Below are some records. Print exactly the lines between the one holding "Confiabilidade da Linha 626 Lagoa Redonda" and the one holding "aos passageiros que", inclusive, and nothing else.

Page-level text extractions

• • • • •

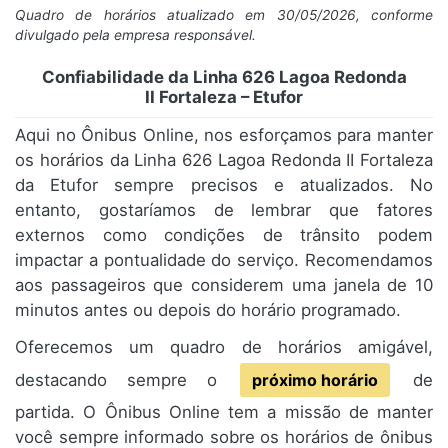
Quadro de horários atualizado em 30/05/2026, conforme
divulgado pela empresa responsável.
Confiabilidade da Linha 626 Lagoa Redonda
II Fortaleza – Etufor
Aqui no Ônibus Online, nos esforçamos para manter
os horários da Linha 626 Lagoa Redonda II Fortaleza
da Etufor sempre precisos e atualizados. No
entanto, gostaríamos de lembrar que fatores
externos como condições de trânsito podem
impactar a pontualidade do serviço. Recomendamos
aos passageiros que considerem uma janela de 10
minutos antes ou depois do horário programado.
Oferecemos um quadro de horários amigável,
destacando sempre o
próximo horário
de
partida. O Ônibus Online tem a missão de manter
você sempre informado sobre os horários de ônibus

• • • • •

» Exercise response
Confiabilidade da Linha 626 Lagoa Redonda
II Fortaleza – Etufor
Aqui no Ônibus Online, nos esforçamos para manter
os horários da Linha 626 Lagoa Redonda II Fortaleza
da Etufor sempre precisos e atualizados. No
entanto, gostaríamos de lembrar que fatores
externos como condições de trânsito podem
impactar a pontualidade do serviço. Recomendamos
aos passageiros que considerem uma janela de 10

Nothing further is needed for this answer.